An End-to-End Entity Linking Dataset of Cultural Heritage Objects
- To download the model files (2.61 GB), execute the following bash line:
$ bash src/download_model_files.sh
docker
Pull the following image:
$ docker pull c1587s/aat_elq_entity_linking:latest
Use the image in a container with shared volume:
$ docker run --gpus all --rm -it --name elq_cont -v $(pwd):/home/shared_volume c1587s/aat_elq_entity_linking
- conda environment
Create and activate the environment:
$ conda create -n elqel -y python=3.7 && conda activate elqel
Install requirements:
$ pip install -r ./requirements.txt
To produce predictions, ELQ requires text inputs as lists of dictionaries in python-format, as in the example provided below:
text_to_link = [{
"id": "BM-A_1936-1012-44",
"text": "Figure (woman) wearing Rainbow Dance costume. \
Made of red, black, blue, gold painted earthenware.".lower(),
},
{
"id": "BM-A_1940-0716-13",
"text": "Figure (Gaṇesa). Folk deity,seated feet crossed holding 2 lotuses. \
Made of bronze.".lower(),
}
]
Once input data is properly formatted, predictions can be obtained as follows:
import os
from elqel.entity_linking import ELQEntityLinker
biencoder_path = "./biencoder/pytorch_model.bin"
models_path = "./models/"
# instantiate model
elq_model = ELQEntityLinker(models_path=models_path,
biencoder_path=biencoder_path,
prediction_type="unique")
# predict
predictions = elq_model.entity_linking(data_to_link_example)
Output format
You may have noticed the prediction_type
parameter when instantiating the model from the above example. This parameter allows you to indicate whether the candidates from the “entity disambiguation step” must be returned
prediction_type=='unique'
Using ‘unique’ as prediction_type in ELQEntityLinker will produce prediction raw outputs, only including the information for the best candidate found by the model using the following fields:
-id (str): unique text identifier
-pred_triples (list of tuples): Each tuple contains the knowledge base ID, and indicates the tagged item using start and end tokens
-pred_tuples_string (list of lists): Each sublist contains linked aat title and tagged item (str), respectively
-scores (list of floats): List of scores for the best candidate
-text (str): text being annotated
-tokens tokens (list of ints): tokenized text
Output Example:
{'id': 'BM-A_1936-1012-44',
'pred_triples': [('31871', 8, 9),
('30731', 19, 20),
('30193', 20, 23),
('64866', 1, 2)],
'pred_tuples_string': [['costume', 'costume'],
['painted', 'painted'],
['earthen ware', 'earthenware'],
['human figures', 'figure']],
'scores': [8.12,
5.84,
5.38,
4.93],
'text': 'figure (woman) wearing rainbow dance costume. made of red, black, '
'blue, gold painted earthenware.',
'tokens': [101,
...
102]}
prediction_type=='multiple'
Using multiple
as prediction_type
in ELQEntityLinker
will produce prediction raw outputs, including the information for the bests candidates found by the model using the fields defined above.
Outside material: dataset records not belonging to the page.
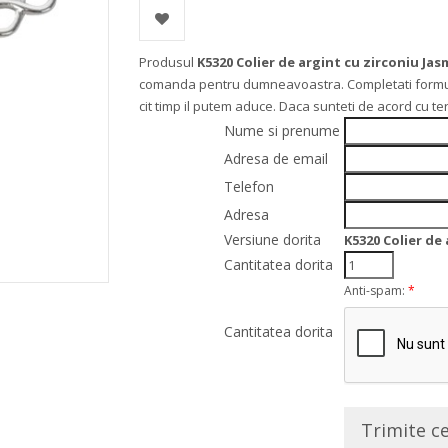
Produsul
K5320 Colier de argint cu zirconiu Jas
comanda pentru dumneavoastra. Completati formularu
cit timp il putem aduce. Daca sunteti de acord cu t
Nume si prenume
Adresa de email
Telefon
Adresa
Versiune dorita
K5320 Colier de
Cantitatea dorita
Anti-spam:
*
Cantitatea dorita
Trimite c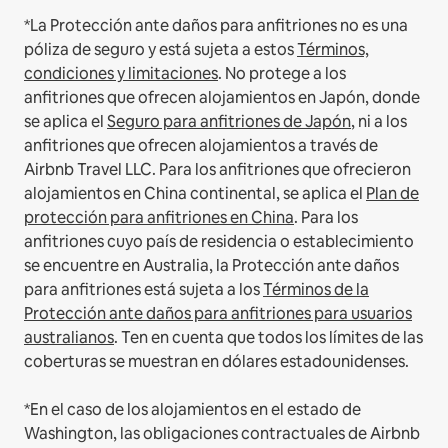
*La Protección ante daños para anfitriones no es una
póliza de seguro y está sujeta a estos
Términos,
condiciones y limitaciones
.
No protege a los
anfitriones que ofrecen alojamientos en Japón, donde
se aplica el
Seguro para anfitriones de Japón
, ni a los
anfitriones que ofrecen alojamientos a través de
Airbnb Travel LLC.
Para los anfitriones que ofrecieron
alojamientos en China continental, se aplica el
Plan de
protección para anfitriones en China
.
Para los
anfitriones cuyo país de residencia o establecimiento
se encuentre en Australia, la Protección ante daños
para anfitriones está sujeta a los
Términos de la
Protección ante daños para anfitriones para usuarios
australianos
. Ten en cuenta que todos los límites de las
coberturas se muestran en dólares estadounidenses.
*En el caso de los alojamientos en el estado de
Washington, las obligaciones contractuales de Airbnb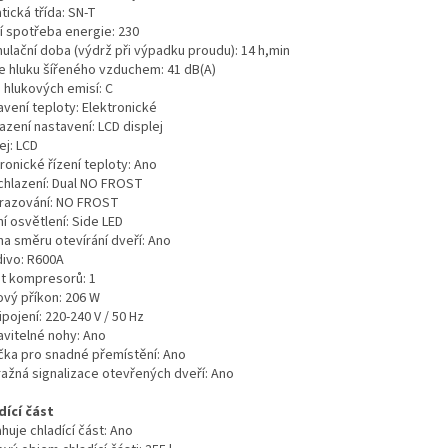
tická třída:
SN-T
í spotřeba energie:
230
ulační doba (výdrž při výpadku proudu):
14 h,min
e hluku šířeného vzduchem:
41 dB(A)
 hlukových emisí:
C
avení teploty:
Elektronické
azení nastavení:
LCD displej
ej:
LCD
ronické řízení teploty:
Ano
chlazení:
Dual NO FROST
azování:
NO FROST
ní osvětlení:
Side LED
a směru otevírání dveří:
Ano
ivo:
R600A
t kompresorů:
1
ový příkon:
206 W
řipojení:
220-240 V / 50 Hz
avitelné nohy:
Ano
čka pro snadné přemístění:
Ano
ražná signalizace otevřených dveří:
Ano
dící část
uje chladící část:
Ano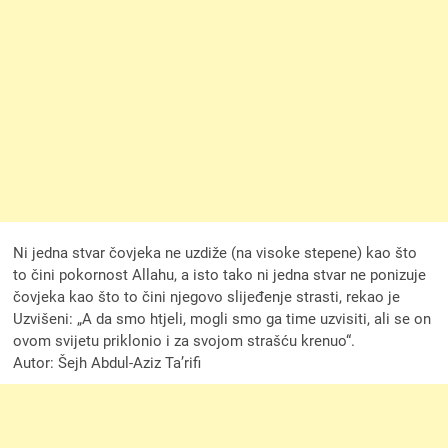
Ni jedna stvar čovjeka ne uzdiže (na visoke stepene) kao što
to čini pokornost Allahu, a isto tako ni jedna stvar ne ponizuje
čovjeka kao što to čini njegovo slijeđenje strasti, rekao je
Uzvišeni: „A da smo htjeli, mogli smo ga time uzvisiti, ali se on
ovom svijetu priklonio i za svojom strašću krenuo“.
Autor: Šejh Abdul-Aziz Ta’rifi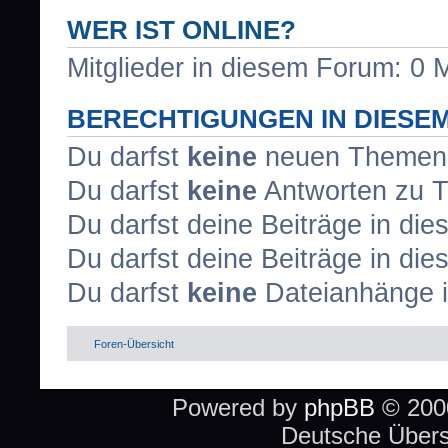
WER IST ONLINE?
Mitglieder in diesem Forum: 0 M
BERECHTIGUNGEN IN DIESE
Du darfst
keine
neuen Themen i
Du darfst
keine
Antworten zu T
Du darfst deine Beiträge in d
Du darfst deine Beiträge in d
Du darfst
keine
Dateianhänge i
Foren-Übersicht
Powered by
phpBB
© 2000
Deutsche Über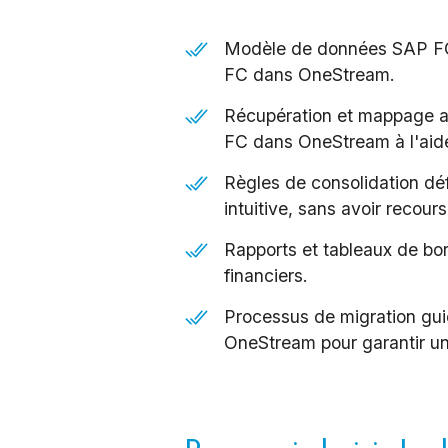
Modèle de données SAP FC p
FC dans OneStream.
Récupération et mappage a
FC dans OneStream à l'aide
Règles de consolidation déf
intuitive, sans avoir recour
Rapports et tableaux de bor
financiers.
Processus de migration gu
OneStream pour garantir un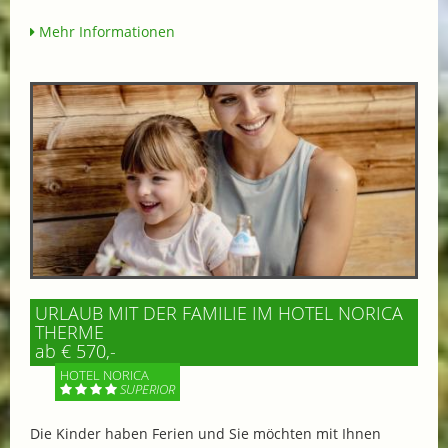
Mehr Informationen
URLAUB MIT DER FAMILIE IM HOTEL NORICA
THERME
ab € 570,-
HOTEL NORICA
SUPERIOR
Die Kinder haben Ferien und Sie möchten mit Ihnen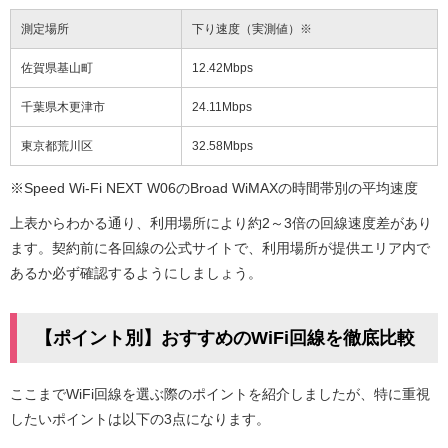
測定場所
下り速度（実測値）※
佐賀県基山町
12.42Mbps
千葉県木更津市
24.11Mbps
東京都荒川区
32.58Mbps
※Speed Wi-Fi NEXT W06のBroad WiMAXの時間帯別の平均速度
上表からわかる通り、利用場所により約2～3倍の回線速度差があり
ます。契約前に各回線の公式サイトで、利用場所が提供エリア内で
あるか必ず確認するようにしましょう。
【ポイント別】おすすめのWiFi回線を徹底比較
ここまでWiFi回線を選ぶ際のポイントを紹介しましたが、特に重視
したいポイントは以下の3点になります。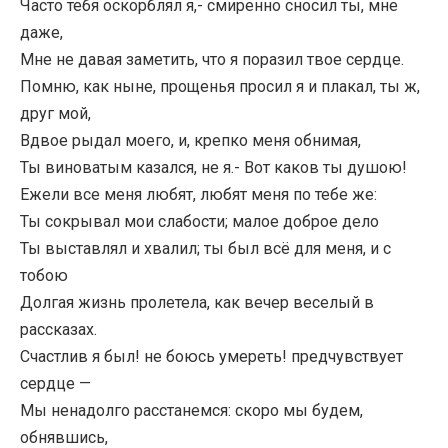
Часто тебя оскорблял я,- смиренно сносил ты, мне
даже,
Мне не давая заметить, что я поразил твое сердце.
Помню, как ныне, прощенья просил я и плакал, ты ж,
друг мой,
Вдвое рыдал моего, и, крепко меня обнимая,
Ты виноватым казался, не я.- Вот каков ты душою!
Ежели все меня любят, любят меня по тебе же:
Ты сокрывал мои слабости; малое доброе дело
Ты выставлял и хвалил; ты был всё для меня, и с
тобою
Долгая жизнь пролетела, как вечер веселый в
рассказах.
Счастлив я был! не боюсь умереть! предчувствует
сердце —
Мы ненадолго расстанемся: скоро мы будем,
обнявшись,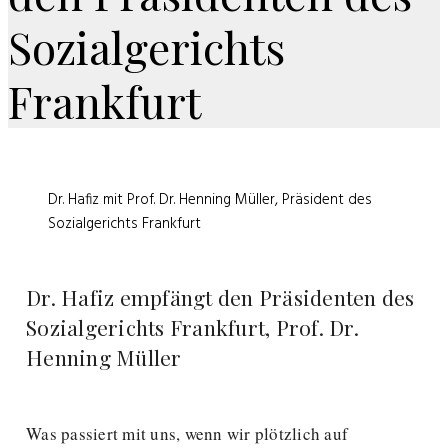
Sozialgerichts
Frankfurt
Dr. Hafiz mit Prof. Dr. Henning Müller, Präsident des
Sozialgerichts Frankfurt
Dr. Hafiz empfängt den Präsidenten des
Sozialgerichts Frankfurt, Prof. Dr.
Henning Müller
Was passiert mit uns, wenn wir plötzlich auf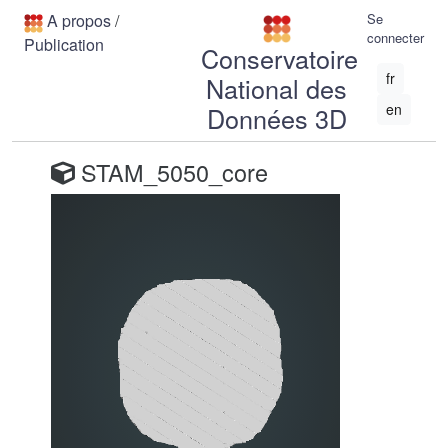
A propos
/
Se
connecter
Publication
Conservatoire
fr
National des
en
Données 3D
STAM_5050_core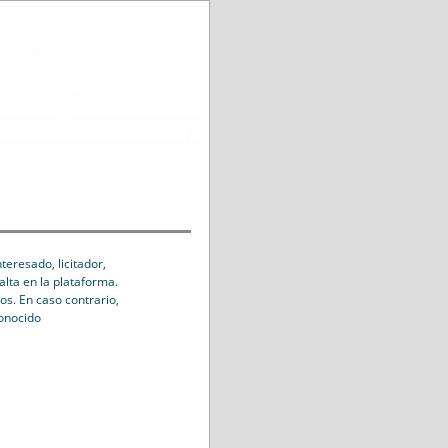
eresado, licitador,
alta en la plataforma.
os. En caso contrario,
conocido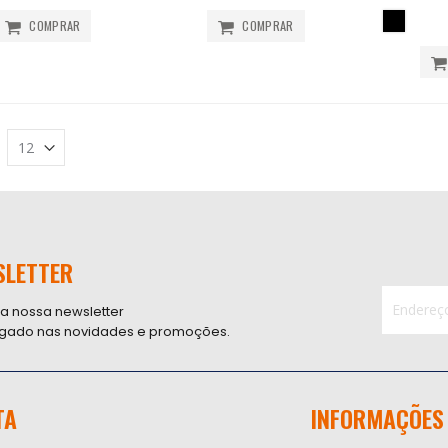
COMPRAR
COMPRAR
SLETTER
 a nossa newsletter
ligado nas novidades e promoções.
Inscreva-
se
na
nossa
TA
INFORMAÇÕES
Newsletter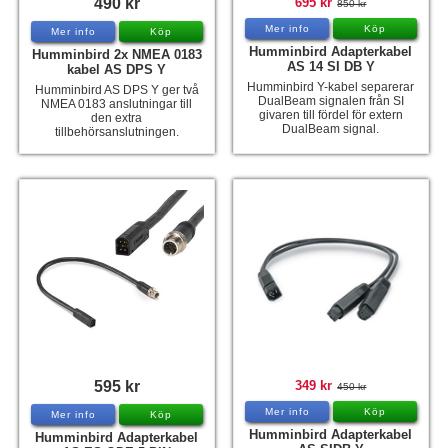
490 kr
695 kr
850 kr
Hummertina
Mer info
Köp
Mer info
Köp
Humminbird Adapterkabel
Humminbird 2x NMEA 0183
Varta - Batterier
AS 14 SI DB Y
kabel AS DPS Y
Humminbird Y-kabel separerar
Humminbird AS DPS Y ger två
Victron - Batteriladdare
DualBeam signalen från SI
NMEA 0183 anslutningar till
givaren till fördel för extern
den extra
CTEK - Batteriladdare
DualBeam signal.
tillbehörsanslutningen.
Webasto - Dieselvärmare
Kamasa Tools - Verktyg
Calix - Packline - Takboxar
Thule - Takboxar
Thule - Lasthållare
LAGERRENSING
Begagnade Motorer & Båtar
595 kr
349 kr
450 kr
Mer info
Köp
Mer info
Köp
Humminbird Adapterkabel
Humminbird Adapterkabel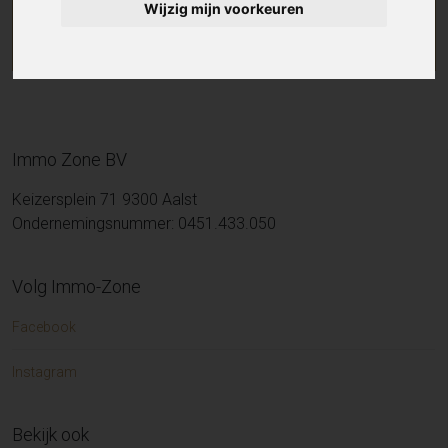
Wijzig mijn voorkeuren
Immo Zone BV
Keizersplein 71 9300 Aalst
Ondernemingsnummer: 0451.433.050
Volg Immo-Zone
Facebook
Instagram
Bekijk ook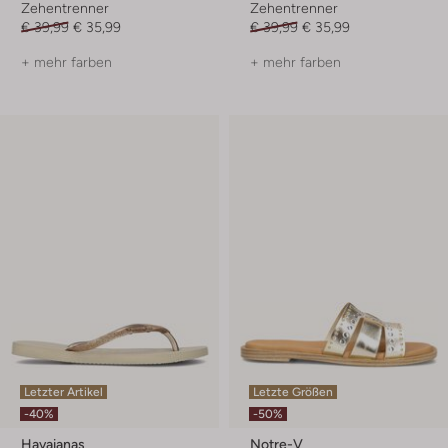
Zehentrenner
Zehentrenner
€ 39,99
€ 35,99
€ 39,99
€ 35,99
+ mehr farben
+ mehr farben
Letzter Artikel
Letzte Größen
-40%
-50%
Havaianas
Notre-V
- To convert the prediction results to a DataFrame, the
preds2dataframe()
method can be used as follows:
predictions_df = elq_model.preds2dataframe(save_path = "annotations/predictions_df.csv")
predictions_df
Output Example:
id | text | chunk_text | chunk_start | chunk_end | aat |
---|---|---|---|---|---|
BM-A_1936-1012-44 | figure (woman) wearing rainbow dance costume. made of red, black, blue, gold painted earthenware. | figure | 0 | 6 | 300404114 |
BM-A_1936-1012-44 | figure (woman) wearing rainbow dance costume. made of red, black, blue, gold painted earthenware. | costume | 37 | 44 | 300178802 |
BM-A_1936-1012-44 | figure (woman) wearing rainbow dance costume. made of red, black, blue, gold painted earthenware. | painted | 77 | 84 | 300161986 |
BM-A_1936-1012-44 | figure (woman) wearing rainbow dance costume. made of red, black, blue, gold painted earthenware. | earthenware | 85 | 96 | 300140803 |
BM-A_1940-0716-13 | figure (ganesa). folk deity,seated feet crossed holding 2 lotuses. made of bronze. | figure | 0 | 6 | 300189808 |
BM-A_1940-0716-13 | figure (ganesa). folk deity,seated feet crossed holding 2 lotuses. made of bronze. | feet | 35 | 39 | 300310200 |
BM-A_1940-0716-13 | figure (ganesa). folk deity,seated feet crossed holding 2 lotuses. made of bronze. | bronze | 75 | 81 | 300010957 |
As this dataset is composed of annotations from several museum collections, its license is composed of different license terms. The "museum" column allows us to identify to which museum the data descriptions belong, and the license that governs them is listed below.
The annotations of the following museums have a CC0 license:
- AIC (The Art Institute of Chicago)
- CMA (Cleveland Museum of Art)
- MET (The Metropolitan Museum of Art
- WCMA (Williams College Museum of Art)
- SMITH (Smithsonian National Museum))
Annotations pertaining to the museums listed below are licensed under a CC BY-NC-SA 4.0 license:
- BM (British Museum)
- PAHMA (Phoebe A. Hearst Museum of Anthropology)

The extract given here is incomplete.